SpeechT5, a unified model for spoken language processing, is now available in the Hugging Face Transformers library. Originally developed by Microsoft Research Asia, this model can perform three distinct tasks: text-to-speech, speech-to-text, and speech-to-speech conversion.

How It Works

SpeechT5 uses a Transformer encoder-decoder backbone, similar to other Transformer models. To handle both text and speech inputs and outputs, it employs specialized pre-nets and post-nets. During pre-training, the model learns from a mixture of text-to-speech, speech-to-text, text-to-text, and speech-to-speech data, creating a shared hidden representation space for both modalities.

Text-to-Speech

For text-to-speech, SpeechT5 uses a text encoder pre-net, a speech decoder pre-net, and a speech decoder post-net. This is the first TTS model added to the Transformers library. Users can generate speech by providing text tokens and a speaker embedding, which captures the voice characteristics of a particular speaker. A vocoder, such as HiFi-GAN, is then used to convert the generated spectrogram into an audio waveform.

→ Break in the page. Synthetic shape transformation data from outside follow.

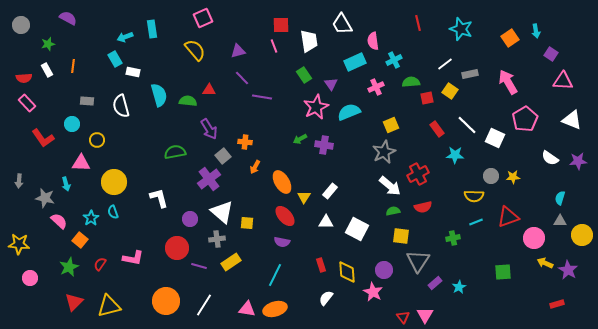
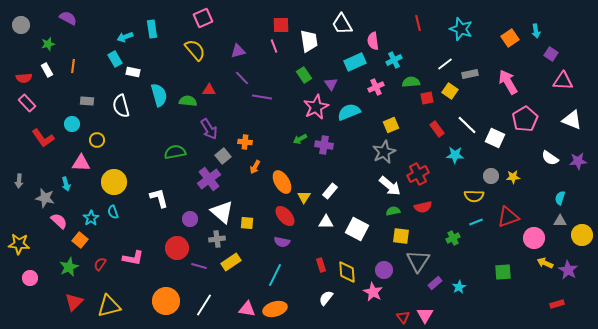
green cross at (453, 238): rotated 16 degrees counterclockwise
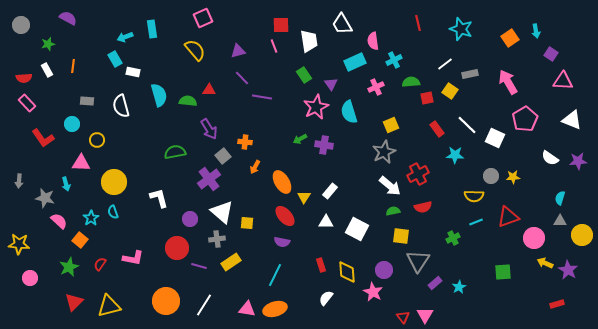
cyan semicircle at (349, 112): rotated 85 degrees counterclockwise
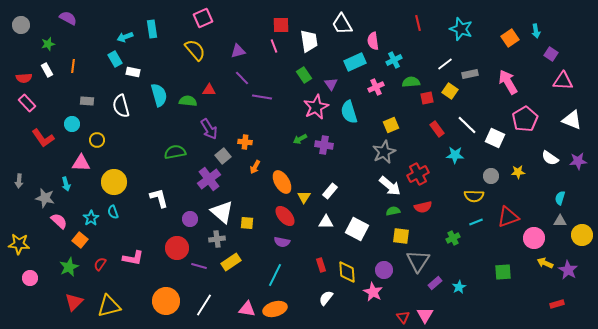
yellow star at (513, 177): moved 5 px right, 5 px up
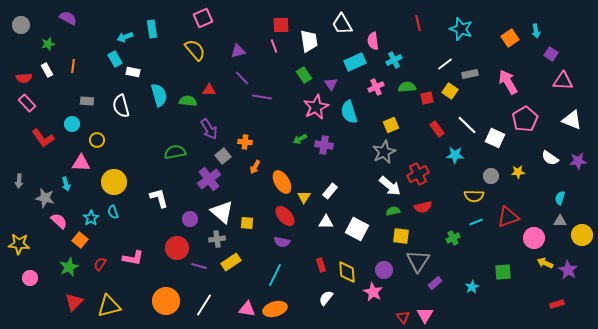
green semicircle at (411, 82): moved 4 px left, 5 px down
cyan star at (459, 287): moved 13 px right
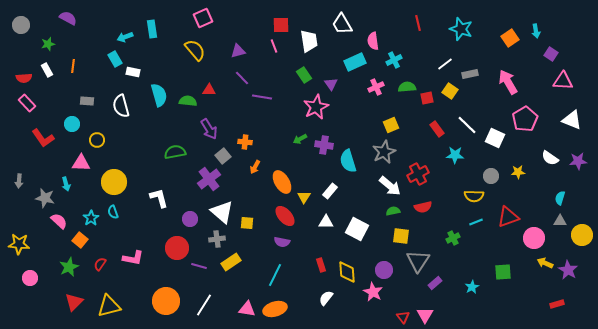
cyan semicircle at (349, 112): moved 1 px left, 49 px down
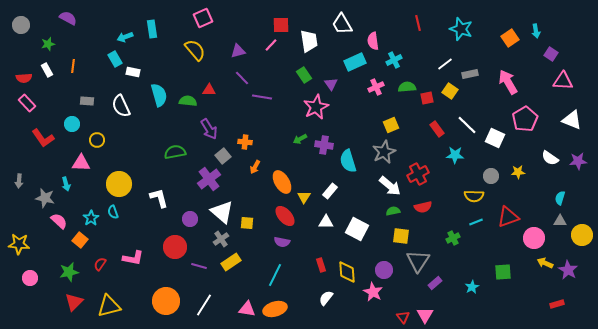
pink line at (274, 46): moved 3 px left, 1 px up; rotated 64 degrees clockwise
white semicircle at (121, 106): rotated 10 degrees counterclockwise
yellow circle at (114, 182): moved 5 px right, 2 px down
gray cross at (217, 239): moved 4 px right; rotated 28 degrees counterclockwise
red circle at (177, 248): moved 2 px left, 1 px up
green star at (69, 267): moved 5 px down; rotated 12 degrees clockwise
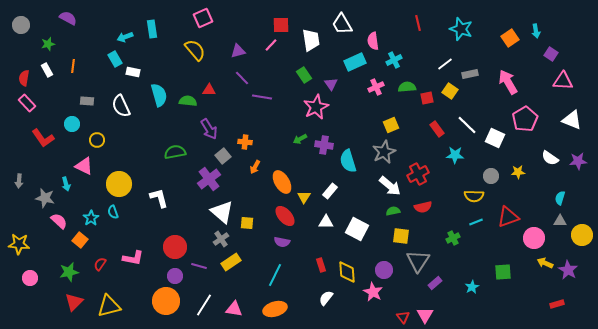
white trapezoid at (309, 41): moved 2 px right, 1 px up
red semicircle at (24, 78): rotated 105 degrees clockwise
pink triangle at (81, 163): moved 3 px right, 3 px down; rotated 24 degrees clockwise
purple circle at (190, 219): moved 15 px left, 57 px down
pink triangle at (247, 309): moved 13 px left
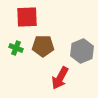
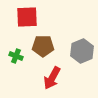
green cross: moved 8 px down
red arrow: moved 8 px left
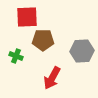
brown pentagon: moved 6 px up
gray hexagon: rotated 20 degrees clockwise
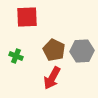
brown pentagon: moved 11 px right, 10 px down; rotated 25 degrees clockwise
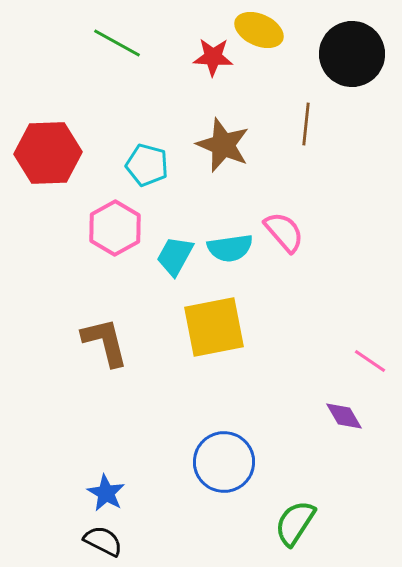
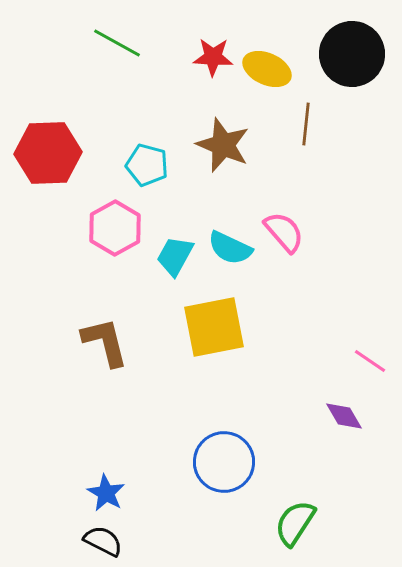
yellow ellipse: moved 8 px right, 39 px down
cyan semicircle: rotated 33 degrees clockwise
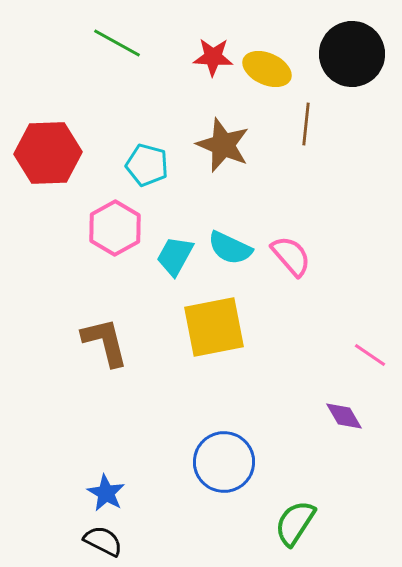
pink semicircle: moved 7 px right, 24 px down
pink line: moved 6 px up
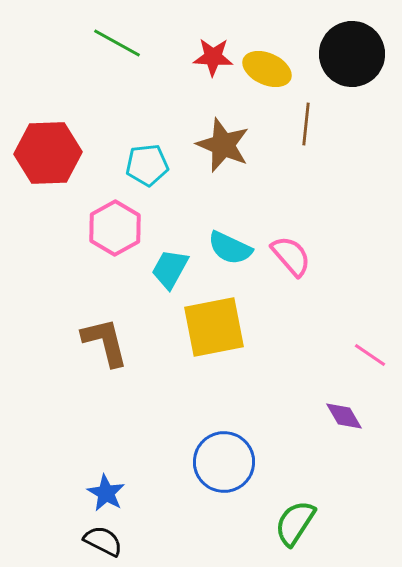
cyan pentagon: rotated 21 degrees counterclockwise
cyan trapezoid: moved 5 px left, 13 px down
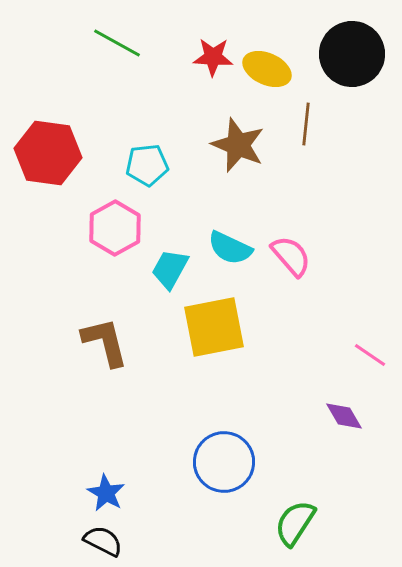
brown star: moved 15 px right
red hexagon: rotated 10 degrees clockwise
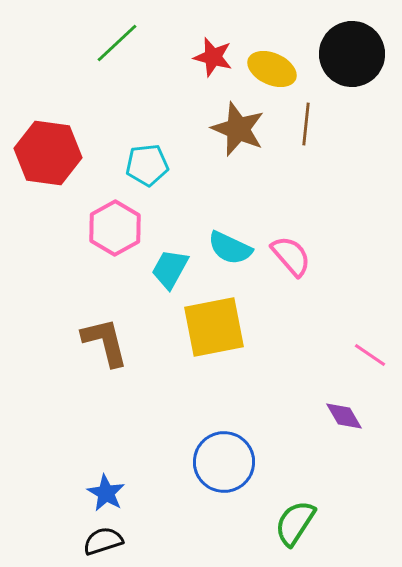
green line: rotated 72 degrees counterclockwise
red star: rotated 12 degrees clockwise
yellow ellipse: moved 5 px right
brown star: moved 16 px up
black semicircle: rotated 45 degrees counterclockwise
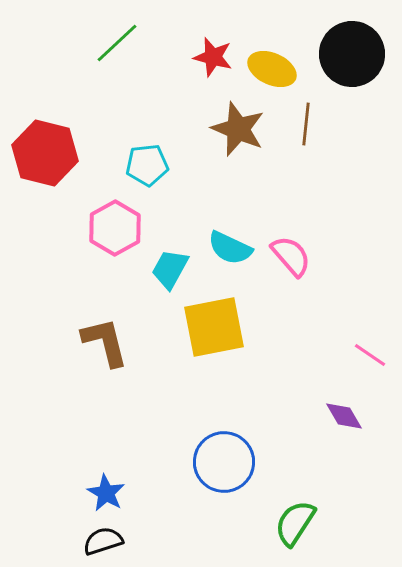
red hexagon: moved 3 px left; rotated 6 degrees clockwise
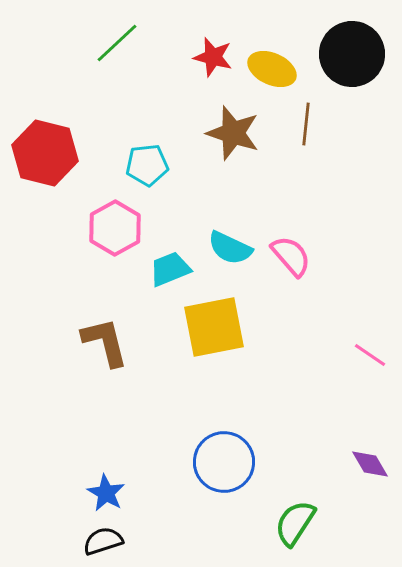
brown star: moved 5 px left, 4 px down; rotated 4 degrees counterclockwise
cyan trapezoid: rotated 39 degrees clockwise
purple diamond: moved 26 px right, 48 px down
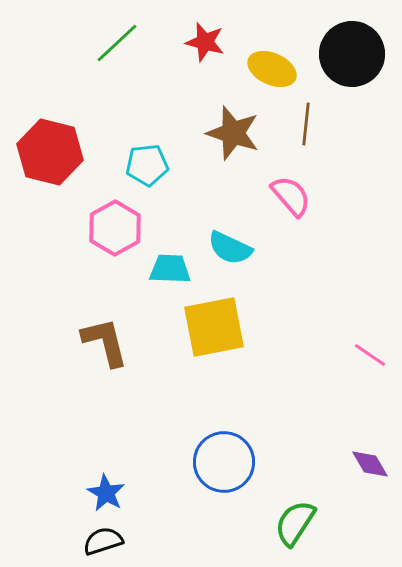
red star: moved 8 px left, 15 px up
red hexagon: moved 5 px right, 1 px up
pink semicircle: moved 60 px up
cyan trapezoid: rotated 24 degrees clockwise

Voice Conversion and Speech Recognition

Beyond TTS, SpeechT5 can convert speech from one voice to another (speech-to-speech) and perform automatic speech recognition (speech-to-text). These capabilities make it a highly versatile tool for various speech processing applications.

Getting Started

To use SpeechT5, install the latest version of Transformers from GitHub along with the sentencepiece library. Pre-trained models and a HiFi-GAN vocoder are available on the Hugging Face Hub. Interactive demos are also provided for quick experimentation.

"SpeechT5 is flexible, but not that flexible." — The fine-tuned models are task-specific and cannot be swapped between tasks without retraining.